Tout ça pour une fille ; un petit oiseau qui s'était retrouvé au mauvais endroit, au mauvais moment. La seule erreur que le Chat avait faite au cours de sa carrière ; une erreur qui n'aurait pas eu de conséquences graves si la fille en question n'avait pas été Rita Caretti. Nerio Caretti, son père, dévasté par cette perte soudaine, avait aussitôt fait jouer ses relations pour découvrir quel tueur était à l'origine du décès de sa précieuse fille.
Une seule erreur et le Chat s'était mis à dos le magnat de la pègre sicilienne. Eh merde, c'était bien sa veine ! Et voilà que maintenant, un autre tueur à gages l'avait pris en chasse. Et pas n'importe qui.
Le Chat n'avait jamais versé dans l'excès d'orgueil ou d'humilité. Il aimait la simplicité et restait toujours très factuel. A ce jour, il était l'un des plus doués de sa profession ; il le savait et ses employeurs aussi. Les gros contrats étaient donnés à un très petit nombre de tueurs professionnels, une élite dont le Chat connaissait de renom la plupart de ses membres.Or, il en était un qui, plus que les autres, l'intriguait. La plupart des tueurs à gages, liés par une sorte de code d'honneur, refusaient de tuer un collègue, sauf lui. Dans le milieu on le surnommait le Brochet. Il tuait toujours à l'arme blanche avec une rapidité et une efficacité peu communes ; une arme dont la forme ressemblait au poisson.

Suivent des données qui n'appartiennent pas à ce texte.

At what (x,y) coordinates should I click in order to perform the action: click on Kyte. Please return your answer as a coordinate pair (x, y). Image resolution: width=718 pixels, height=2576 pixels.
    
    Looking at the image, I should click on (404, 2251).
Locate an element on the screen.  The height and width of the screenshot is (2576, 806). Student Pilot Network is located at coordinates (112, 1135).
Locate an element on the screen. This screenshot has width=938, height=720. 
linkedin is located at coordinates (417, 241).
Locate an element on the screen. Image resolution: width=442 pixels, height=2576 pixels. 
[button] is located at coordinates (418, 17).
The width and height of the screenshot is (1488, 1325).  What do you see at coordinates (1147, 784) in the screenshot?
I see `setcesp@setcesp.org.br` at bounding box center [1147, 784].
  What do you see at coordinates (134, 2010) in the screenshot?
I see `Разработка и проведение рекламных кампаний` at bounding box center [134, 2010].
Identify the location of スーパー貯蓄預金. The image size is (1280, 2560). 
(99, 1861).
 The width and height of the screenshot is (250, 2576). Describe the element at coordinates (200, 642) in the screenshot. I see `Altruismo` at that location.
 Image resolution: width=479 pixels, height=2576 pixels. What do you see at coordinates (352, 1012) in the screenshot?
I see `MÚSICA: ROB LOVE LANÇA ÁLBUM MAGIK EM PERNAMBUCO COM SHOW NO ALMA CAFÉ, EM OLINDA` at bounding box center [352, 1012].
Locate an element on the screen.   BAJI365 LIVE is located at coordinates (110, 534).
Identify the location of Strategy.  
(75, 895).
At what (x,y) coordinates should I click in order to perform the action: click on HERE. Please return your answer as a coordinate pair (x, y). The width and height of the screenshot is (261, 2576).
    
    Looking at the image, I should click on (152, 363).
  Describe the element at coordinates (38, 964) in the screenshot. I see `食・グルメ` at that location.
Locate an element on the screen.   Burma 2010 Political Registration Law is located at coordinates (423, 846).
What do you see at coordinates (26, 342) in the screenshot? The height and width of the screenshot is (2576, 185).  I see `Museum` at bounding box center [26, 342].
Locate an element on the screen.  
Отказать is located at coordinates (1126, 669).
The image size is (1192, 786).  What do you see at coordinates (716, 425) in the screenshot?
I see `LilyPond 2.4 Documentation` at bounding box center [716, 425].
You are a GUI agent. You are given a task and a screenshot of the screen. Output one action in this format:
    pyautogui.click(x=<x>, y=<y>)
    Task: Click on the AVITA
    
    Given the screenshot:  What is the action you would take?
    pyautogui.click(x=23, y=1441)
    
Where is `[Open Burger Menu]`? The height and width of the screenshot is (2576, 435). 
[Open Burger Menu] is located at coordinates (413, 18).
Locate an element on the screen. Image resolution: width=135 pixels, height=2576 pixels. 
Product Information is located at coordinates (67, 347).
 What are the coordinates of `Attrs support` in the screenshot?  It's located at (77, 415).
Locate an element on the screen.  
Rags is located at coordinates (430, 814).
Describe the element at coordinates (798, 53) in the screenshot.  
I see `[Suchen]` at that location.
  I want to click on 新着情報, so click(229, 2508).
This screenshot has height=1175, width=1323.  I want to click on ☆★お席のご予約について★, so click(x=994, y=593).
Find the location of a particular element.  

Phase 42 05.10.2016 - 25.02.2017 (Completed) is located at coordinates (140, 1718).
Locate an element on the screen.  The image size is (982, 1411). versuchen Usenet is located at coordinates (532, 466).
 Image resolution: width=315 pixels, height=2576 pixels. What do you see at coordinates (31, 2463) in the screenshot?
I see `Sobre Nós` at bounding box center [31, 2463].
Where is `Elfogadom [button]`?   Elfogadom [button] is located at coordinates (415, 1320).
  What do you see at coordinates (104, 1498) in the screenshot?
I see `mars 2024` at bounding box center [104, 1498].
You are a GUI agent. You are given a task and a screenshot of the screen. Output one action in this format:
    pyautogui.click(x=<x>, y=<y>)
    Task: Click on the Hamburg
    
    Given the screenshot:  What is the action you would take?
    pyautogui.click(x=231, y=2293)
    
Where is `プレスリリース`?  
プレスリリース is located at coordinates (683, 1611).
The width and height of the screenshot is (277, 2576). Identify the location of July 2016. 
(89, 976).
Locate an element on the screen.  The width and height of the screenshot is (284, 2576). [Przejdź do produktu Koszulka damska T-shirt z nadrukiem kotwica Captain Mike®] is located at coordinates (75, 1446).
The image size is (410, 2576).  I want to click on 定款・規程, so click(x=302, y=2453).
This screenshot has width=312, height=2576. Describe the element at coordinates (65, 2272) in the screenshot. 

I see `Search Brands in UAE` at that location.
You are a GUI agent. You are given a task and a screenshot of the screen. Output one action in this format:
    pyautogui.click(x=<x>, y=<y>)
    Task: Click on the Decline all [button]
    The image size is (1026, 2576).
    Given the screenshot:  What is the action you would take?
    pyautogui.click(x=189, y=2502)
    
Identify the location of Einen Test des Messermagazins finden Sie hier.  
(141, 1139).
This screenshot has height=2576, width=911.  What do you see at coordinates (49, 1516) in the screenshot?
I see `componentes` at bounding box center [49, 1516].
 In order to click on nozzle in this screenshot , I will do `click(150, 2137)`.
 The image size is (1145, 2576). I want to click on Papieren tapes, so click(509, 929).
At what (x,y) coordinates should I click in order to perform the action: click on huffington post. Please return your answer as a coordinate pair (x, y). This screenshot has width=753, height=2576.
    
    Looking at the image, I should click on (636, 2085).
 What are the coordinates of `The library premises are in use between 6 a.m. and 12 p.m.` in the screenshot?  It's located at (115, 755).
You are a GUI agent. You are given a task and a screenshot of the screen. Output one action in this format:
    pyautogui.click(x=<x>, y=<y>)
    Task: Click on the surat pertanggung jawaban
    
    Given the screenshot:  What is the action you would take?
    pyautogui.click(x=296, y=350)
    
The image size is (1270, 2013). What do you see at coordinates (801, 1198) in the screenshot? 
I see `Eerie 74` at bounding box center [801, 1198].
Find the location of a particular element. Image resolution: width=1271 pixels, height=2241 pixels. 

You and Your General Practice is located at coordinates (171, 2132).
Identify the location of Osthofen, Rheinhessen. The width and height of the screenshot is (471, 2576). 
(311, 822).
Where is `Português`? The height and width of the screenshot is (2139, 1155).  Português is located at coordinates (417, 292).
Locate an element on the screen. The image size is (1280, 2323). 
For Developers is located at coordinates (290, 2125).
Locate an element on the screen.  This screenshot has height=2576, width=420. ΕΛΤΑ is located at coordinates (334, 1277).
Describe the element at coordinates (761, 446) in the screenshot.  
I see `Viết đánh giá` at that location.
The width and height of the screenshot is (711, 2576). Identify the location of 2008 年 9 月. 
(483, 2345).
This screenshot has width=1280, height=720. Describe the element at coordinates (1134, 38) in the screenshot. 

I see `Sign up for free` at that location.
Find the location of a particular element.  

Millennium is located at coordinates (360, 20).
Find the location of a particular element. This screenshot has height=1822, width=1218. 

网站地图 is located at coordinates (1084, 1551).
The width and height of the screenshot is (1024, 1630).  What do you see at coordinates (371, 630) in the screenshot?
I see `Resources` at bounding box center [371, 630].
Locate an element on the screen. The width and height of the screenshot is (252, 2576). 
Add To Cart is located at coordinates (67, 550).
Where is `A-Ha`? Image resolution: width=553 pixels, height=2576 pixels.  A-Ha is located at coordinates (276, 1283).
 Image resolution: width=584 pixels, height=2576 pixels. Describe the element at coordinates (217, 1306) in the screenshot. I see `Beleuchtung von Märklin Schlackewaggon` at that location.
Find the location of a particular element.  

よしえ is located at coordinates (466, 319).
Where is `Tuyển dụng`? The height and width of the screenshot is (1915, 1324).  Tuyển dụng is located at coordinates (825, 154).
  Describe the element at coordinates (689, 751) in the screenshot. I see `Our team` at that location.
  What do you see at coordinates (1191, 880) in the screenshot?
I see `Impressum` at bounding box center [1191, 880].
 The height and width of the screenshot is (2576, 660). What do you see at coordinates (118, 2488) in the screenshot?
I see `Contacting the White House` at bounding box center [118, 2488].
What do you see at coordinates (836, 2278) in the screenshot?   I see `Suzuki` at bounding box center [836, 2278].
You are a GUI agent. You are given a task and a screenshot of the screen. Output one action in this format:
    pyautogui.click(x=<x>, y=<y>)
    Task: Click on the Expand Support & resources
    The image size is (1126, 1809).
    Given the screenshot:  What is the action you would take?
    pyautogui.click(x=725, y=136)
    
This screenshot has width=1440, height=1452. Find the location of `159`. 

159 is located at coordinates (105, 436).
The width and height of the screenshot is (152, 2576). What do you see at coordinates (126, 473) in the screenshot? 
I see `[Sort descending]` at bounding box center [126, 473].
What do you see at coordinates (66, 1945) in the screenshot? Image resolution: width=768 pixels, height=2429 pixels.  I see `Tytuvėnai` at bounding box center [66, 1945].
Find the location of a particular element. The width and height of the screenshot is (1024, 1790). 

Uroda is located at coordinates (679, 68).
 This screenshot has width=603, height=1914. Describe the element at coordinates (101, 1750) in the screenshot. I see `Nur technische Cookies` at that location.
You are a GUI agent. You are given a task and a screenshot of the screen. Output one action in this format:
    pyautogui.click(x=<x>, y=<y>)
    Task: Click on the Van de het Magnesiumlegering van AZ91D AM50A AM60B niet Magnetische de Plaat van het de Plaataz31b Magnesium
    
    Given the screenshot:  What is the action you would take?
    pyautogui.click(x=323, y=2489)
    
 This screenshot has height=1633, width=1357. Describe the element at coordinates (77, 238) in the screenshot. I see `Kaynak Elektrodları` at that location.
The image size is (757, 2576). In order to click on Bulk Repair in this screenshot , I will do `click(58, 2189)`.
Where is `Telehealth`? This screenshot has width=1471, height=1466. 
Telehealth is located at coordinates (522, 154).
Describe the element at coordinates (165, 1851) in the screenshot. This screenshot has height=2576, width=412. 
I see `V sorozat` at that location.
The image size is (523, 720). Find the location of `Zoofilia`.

Le Chat n'avait pas peur de lui, mais il se méfiait néanmoins.
– Tout va bien ?
– Pardon ?
S'arrachant à ses ruminations, le Chat leva les yeux de son verre. Face à lui, Claire, la barmaid, le regardait avec un regard inquiet. Petite brune aux yeux noisettes, elle dégageait une impression de fragilité qui avait de suite conquis le Chat. Mais en raison de la nature de son travail, il n'avait jamais réussi à l'inviter à dîner. Très tôt, il s'était imposé des règles à suivre pour ne pas trop s'attacher aux gens qu'il rencontrait, pour leur protection autant que pour la sienne. Depuis un mois, il se contentait donc simplement de s'accouder au bar et de lui faire la conversation.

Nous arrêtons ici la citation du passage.